§ AVAILABLE DATA

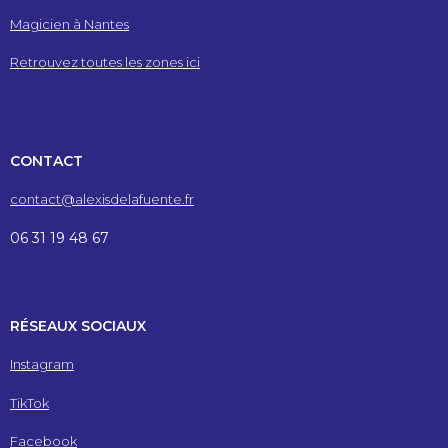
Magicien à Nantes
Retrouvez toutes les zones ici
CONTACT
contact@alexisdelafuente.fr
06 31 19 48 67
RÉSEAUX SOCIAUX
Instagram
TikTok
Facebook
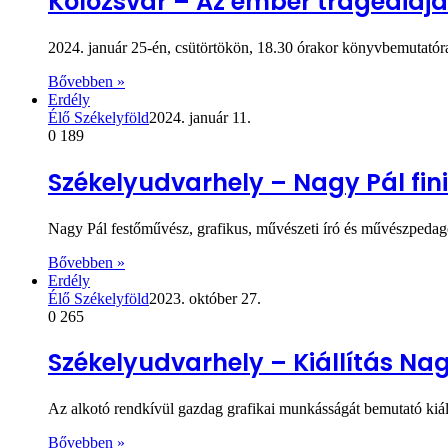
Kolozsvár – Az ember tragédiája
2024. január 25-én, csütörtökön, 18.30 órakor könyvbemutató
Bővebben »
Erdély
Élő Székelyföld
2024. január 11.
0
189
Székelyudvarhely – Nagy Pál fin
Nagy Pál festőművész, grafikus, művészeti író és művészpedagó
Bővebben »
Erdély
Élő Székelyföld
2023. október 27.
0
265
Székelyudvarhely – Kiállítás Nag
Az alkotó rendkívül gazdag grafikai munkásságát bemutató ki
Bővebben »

==

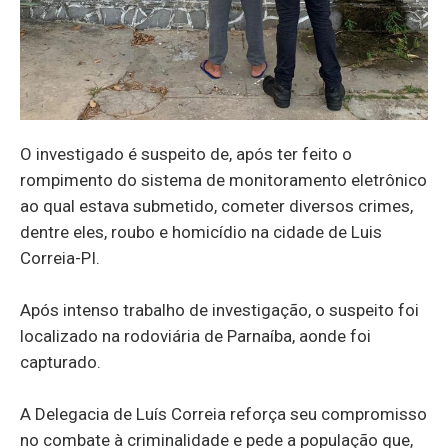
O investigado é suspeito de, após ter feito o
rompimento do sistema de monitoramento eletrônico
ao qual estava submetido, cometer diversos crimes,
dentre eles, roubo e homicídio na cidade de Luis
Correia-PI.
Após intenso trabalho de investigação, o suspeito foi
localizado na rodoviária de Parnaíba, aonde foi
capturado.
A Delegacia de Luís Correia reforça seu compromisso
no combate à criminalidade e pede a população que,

§ AIM OF THE TASK
If a line of the listing contains "Nagy", count it; state the final number and nothing more.

§ OUTPUT FOR THIS EXERCISE
2